> _DATA PROVIDED_:
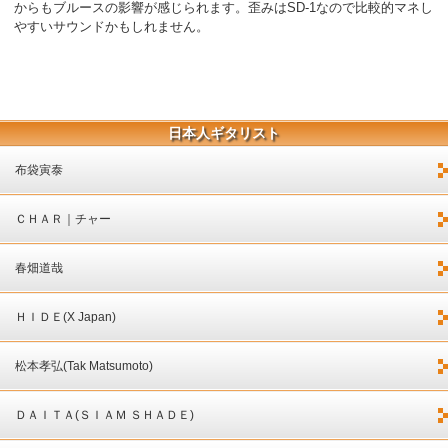
からもブルースの影響が感じられます。歪みはSD-1なので比較的マネし
やすいサウンドかもしれません。
日本人ギタリスト
布袋寅泰
ＣＨＡＲ｜チャー
春畑道哉
ＨＩＤＥ(X Japan)
松本孝弘(Tak Matsumoto)
ＤＡＩＴＡ(ＳＩＡＭ ＳＨＡＤＥ)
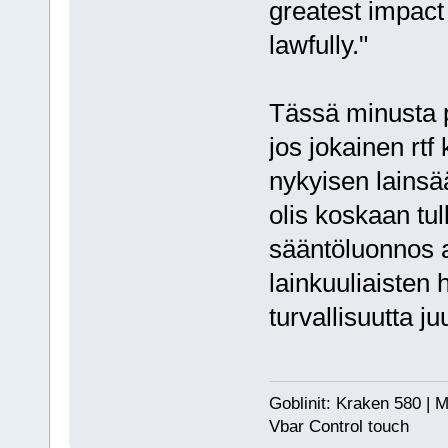
greatest impact
lawfully."
Tässä minusta p
jos jokainen rtf 
nykyisen lainsä
olis koskaan tul
sääntöluonnos a
lainkuuliaisten 
turvallisuutta ju
Goblinit: Kraken 580 | M
Vbar Control touch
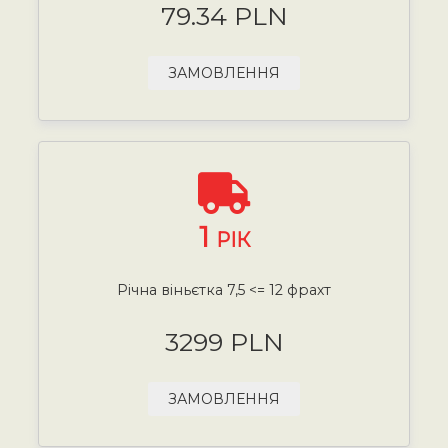
79.34 PLN
ЗАМОВЛЕННЯ
1
РІК
Річна віньєтка 7,5 <= 12 фрахт
3299 PLN
ЗАМОВЛЕННЯ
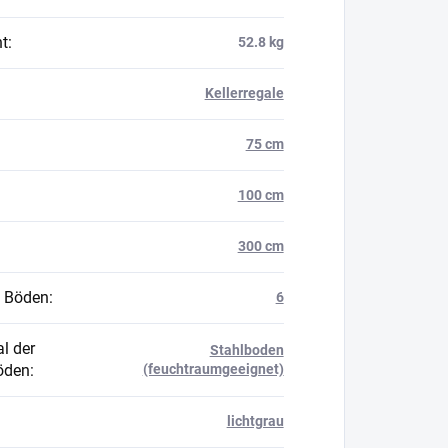
t
:
52.8 kg
Kellerregale
75 cm
100 cm
300 cm
 Böden
:
6
l der
Stahlboden
öden
:
(feuchtraumgeeignet)
lichtgrau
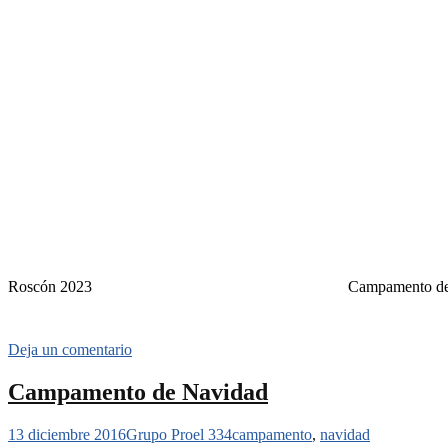
Roscón 2023
Campamento de
Deja un comentario
Campamento de Navidad
13 diciembre 2016
Grupo Proel 334
campamento
,
navidad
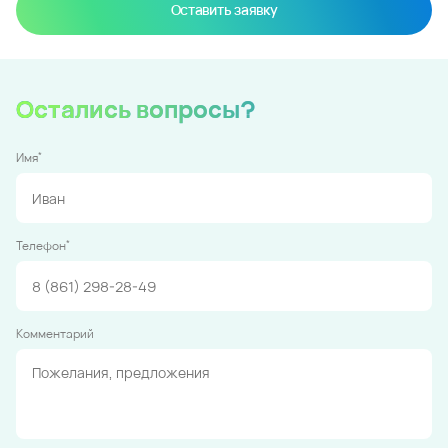
Оставить заявку
Остались вопросы?
*
Имя
*
Телефон
Комментарий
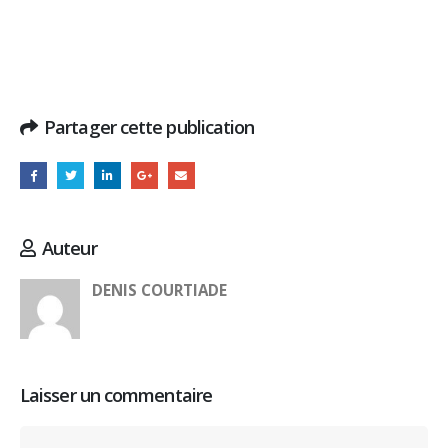
Partager cette publication
Auteur
DENIS COURTIADE
Laisser un commentaire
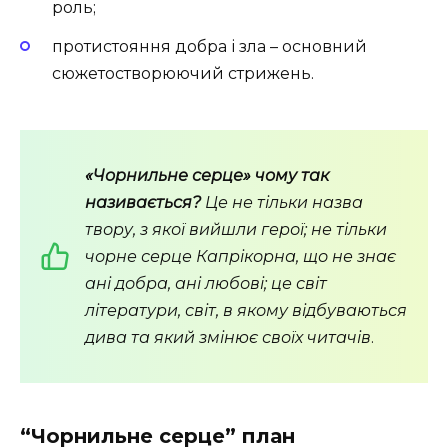
роль;
протистояння добра і зла – основний
сюжетостворюючий стрижень.
«Чорнильне серце» чому так
називається?
Це не тільки назва
твору, з якої вийшли герої; не тільки
чорне серце Капрікорна, що не знає
ані добра, ані любові; це світ
літератури, світ, в якому відбуваються
дива та який змінює своїх читачів
.
“Чорнильне серце” план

> _INSTRUCTIONS FOR THE TASK_:
Exactly as written above, print every line of the data but not its pictures.

> _REPLY_:
からもブルースの影響が感じられます。歪みはSD-1なので比較的マネし
やすいサウンドかもしれません。
日本人ギタリスト
布袋寅泰
ＣＨＡＲ｜チャー
春畑道哉
ＨＩＤＥ(X Japan)
松本孝弘(Tak Matsumoto)
ＤＡＩＴＡ(ＳＩＡＭ ＳＨＡＤＥ)
greatest impact
lawfully."
Tässä minusta p
jos jokainen rtf 
nykyisen lainsä
olis koskaan tul
sääntöluonnos a
lainkuuliaisten 
turvallisuutta ju
Goblinit: Kraken 580 | M
Vbar Control touch
79.34 PLN
ЗАМОВЛЕННЯ
1
РІК
Річна віньєтка 7,5 <= 12 фрахт
3299 PLN
ЗАМОВЛЕННЯ
t
:
52.8 kg
Kellerregale
75 cm
100 cm
300 cm
 Böden
:
6
l der
Stahlboden
öden
:
(feuchtraumgeeignet)
lichtgrau
Roscón 2023
Campamento de
Deja un comentario
Campamento de Navidad
13 diciembre 2016
Grupo Proel 334
campamento
,
navidad
Оставить заявку
Остались вопросы?
*
Имя
*
Телефон
Комментарий
Partager cette publication
Auteur
DENIS COURTIADE
Laisser un commentaire
роль;
протистояння добра і зла – основний
сюжетостворюючий стрижень.
«Чорнильне серце» чому так
називається?
Це не тільки назва
твору, з якої вийшли герої; не тільки
чорне серце Капрікорна, що не знає
ані добра, ані любові; це світ
літератури, світ, в якому відбуваються
дива та який змінює своїх читачів
.
“Чорнильне серце” план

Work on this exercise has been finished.